The light microscope

a diagram of a light microscope

  • Light microsocopes are used to see details, and enlarged images of small objects.
  • Enlarging an image is called magnification.
  • The amount of fine detail that can be seen is called resolution.
  • Light is focused onto the specimen (i.e. the histology slide) by a condenser.
  • The image produced is magnified by a combination of the objective lens and the eyepiece lens.
  • Usually, the eyepiece lens gives a x 10 magnification.
  • Three objective lenses are usually used: x10, x40 and x100.
  • The x100 lens is usually an oil-immersion lens - you need to view the sample through a drop of oil.
  • It is difficult to see much detail in live cells under the microscope, because cells tend to be colourless and transparent. This is why cells are often fixed and stained for microscopy. Find out about histological sections for the light microscope.

Some Drawbacks to Light Microscopy:

1. The resolving power is limited:

It is important to know understand what the resolving power (resolution) of a light microscope is.

Resolution = 0.61 x λ /NA

where λ is the wavelength of the illuminating radiation, and NA the numerical aperture of the lens.

For a light microscope, the highest practicable NA is around 1.4. For white light (lambda is approximately 0.53m, the resolving power is 0.231m, or 231nm.

What this means is that, under optimal conditions, with a high numerical aperture lens, you can only resolve, or see as separate particles, two particles that are more than 200 nm apart.

2. The specimen is dead.

When cells are fixed and stained, the fixing procedure kills the cells. It is hard to know what the cells were involved in, from the dead remains, or what they might have been doing prior to, or gone on to do after, fixation. A technique that gets around this problem to some extent is a specialised form of microscopy called phase contrast microscopy, which generates black and white images of transparent cells by exploiting the different refractive indices of the various components within them.

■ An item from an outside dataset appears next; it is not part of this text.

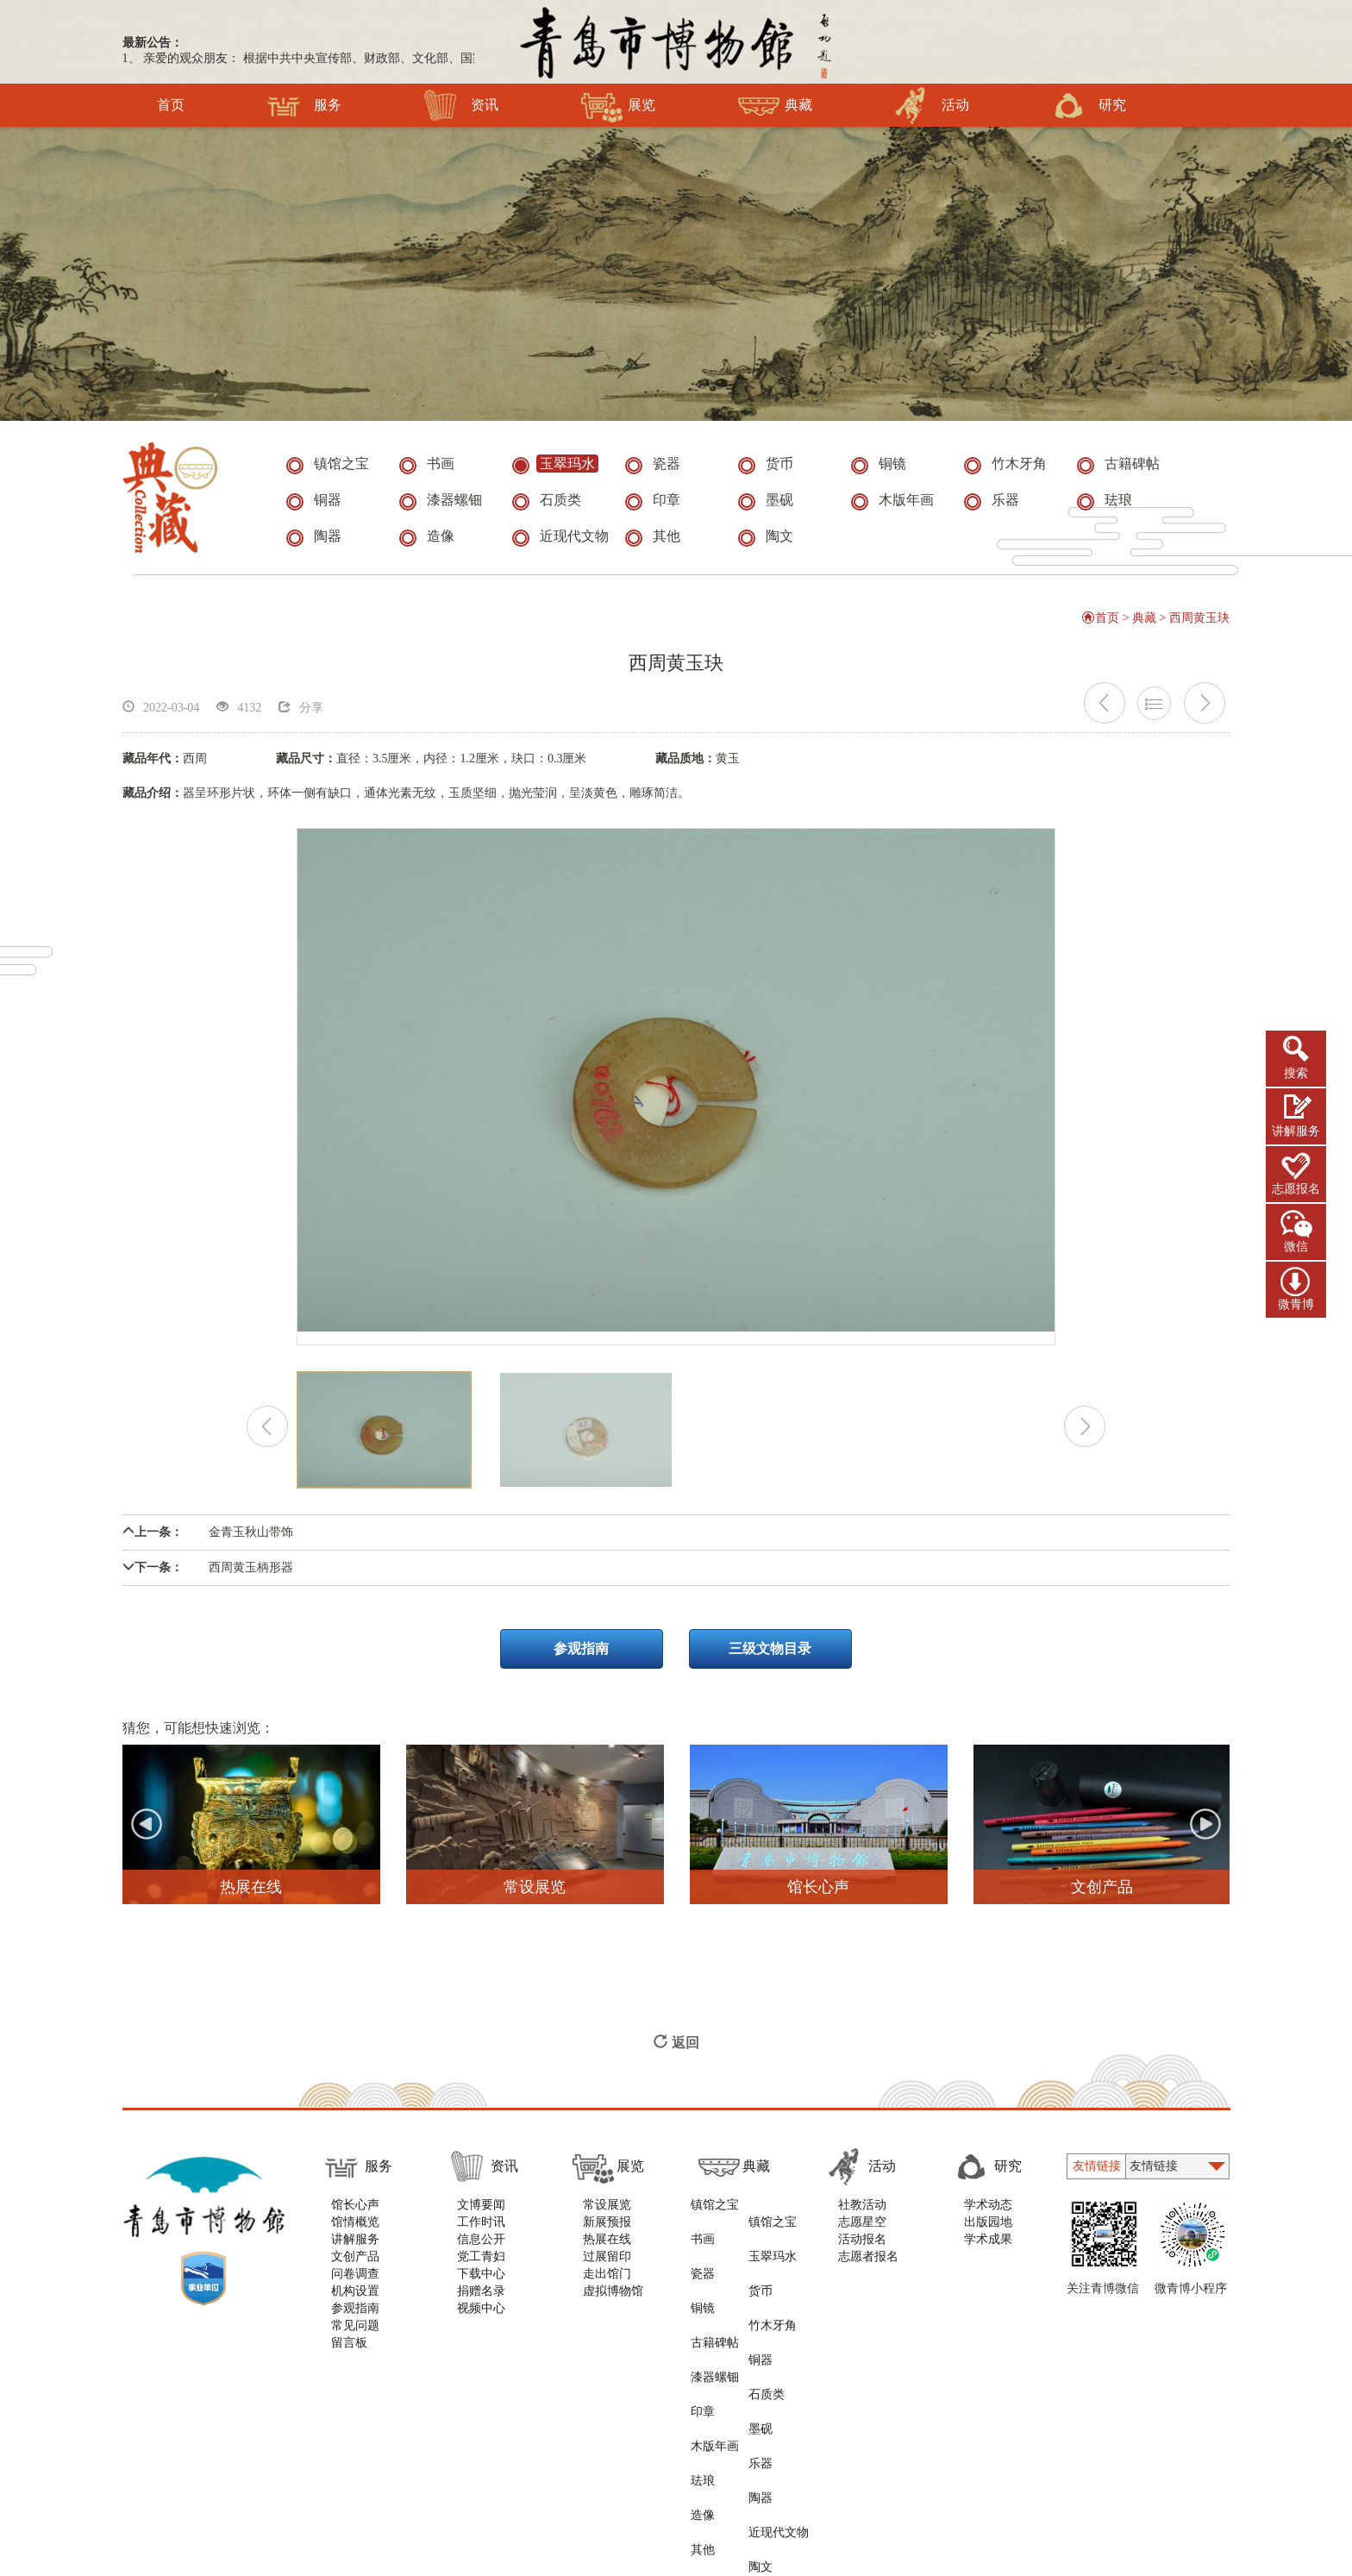 This screenshot has height=2576, width=1352. I want to click on 馆情概览, so click(355, 2231).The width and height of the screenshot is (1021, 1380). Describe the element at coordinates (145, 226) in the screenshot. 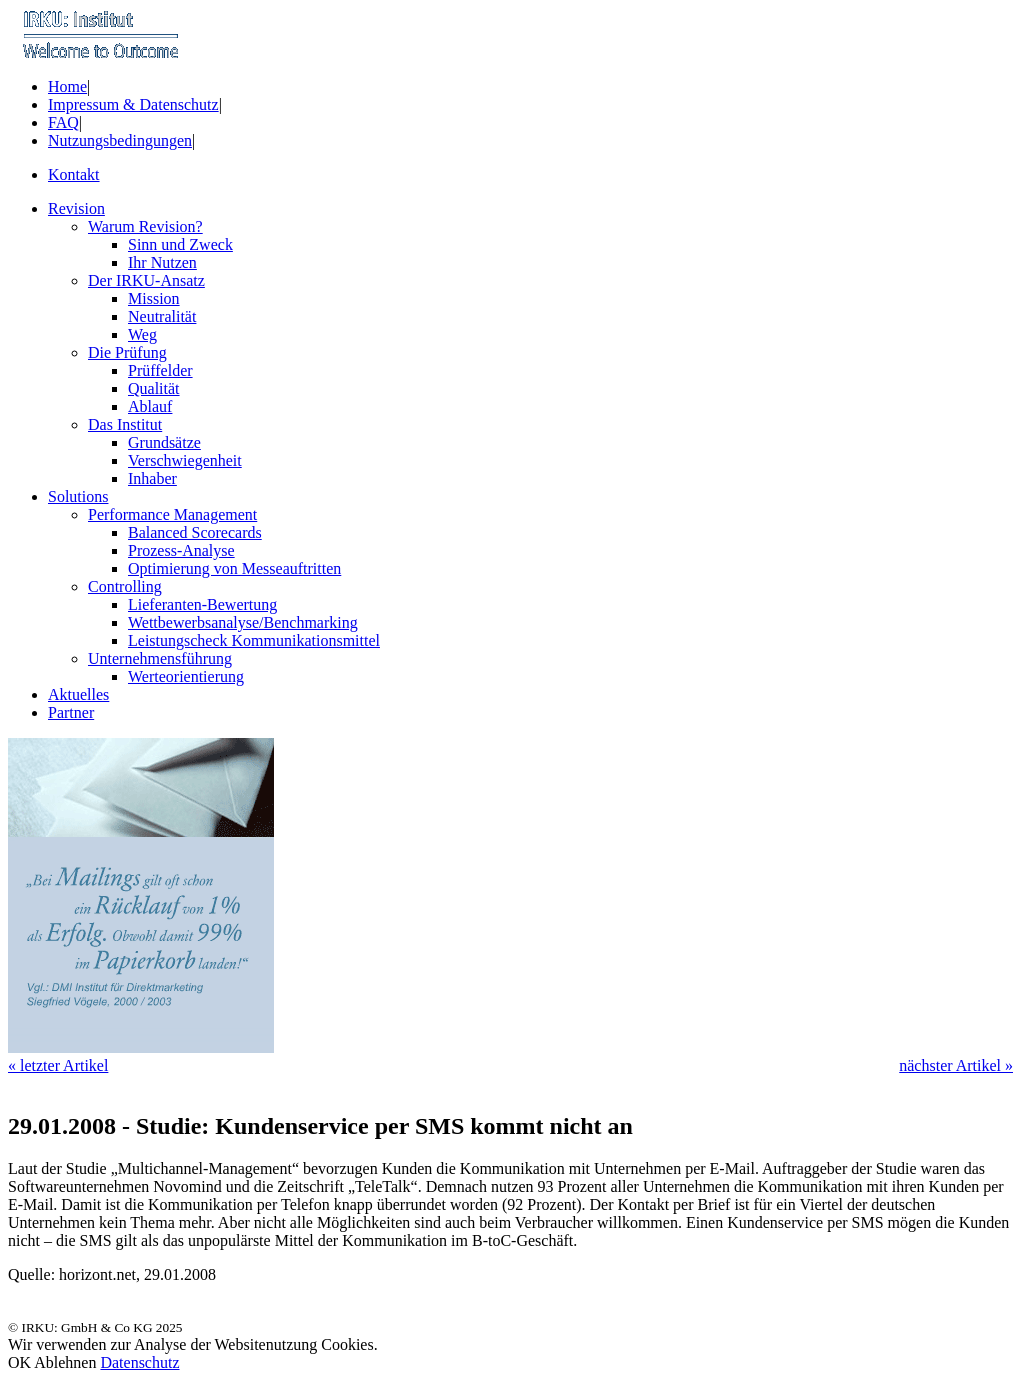

I see `Warum Revision?` at that location.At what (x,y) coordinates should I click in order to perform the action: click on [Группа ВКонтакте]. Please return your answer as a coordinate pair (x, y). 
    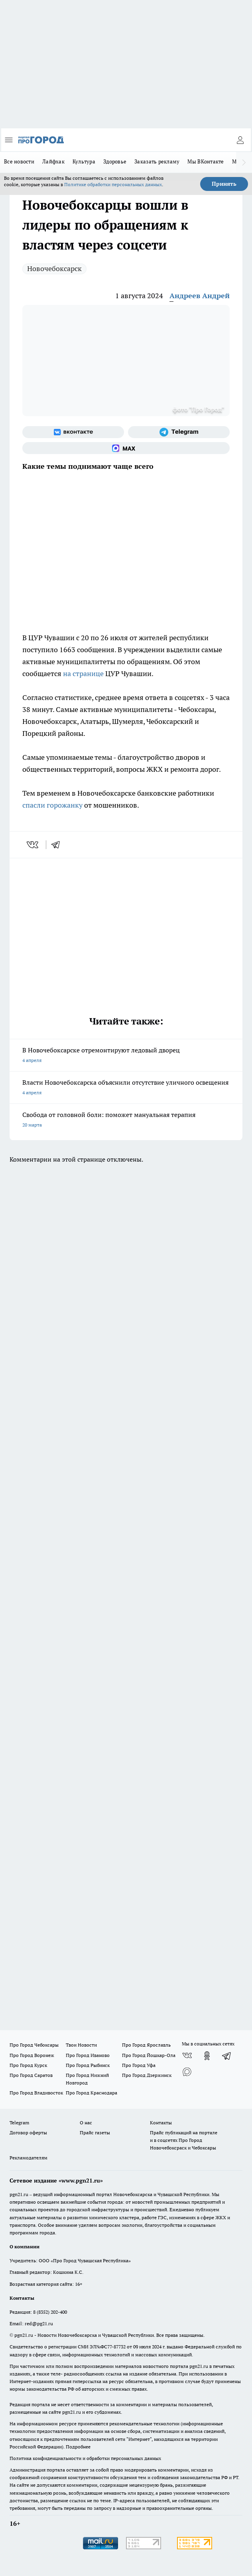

Even using this technique it is rarely possible to study the behaviour of cells in intact tissues because they are hidden from view, but the morphology and activities of living cells can be observed if they are removed from the body and kept alive in tissue culture.

comparison of phase and conventional optics

This photograph shows a cell in culture photographed
using conventional microscope optics (brightfield)
and phase contrast optics.

More recently, a fluorescent technique is being used, in which a fluorescent tag (a protein called green fluorescent protein from the jellyfish) is fused to a protein of interest. By imaging the position of the fluorescence, the location of the protein in a living cell can be monitored. This technique can give information about protein dynamics in living cells.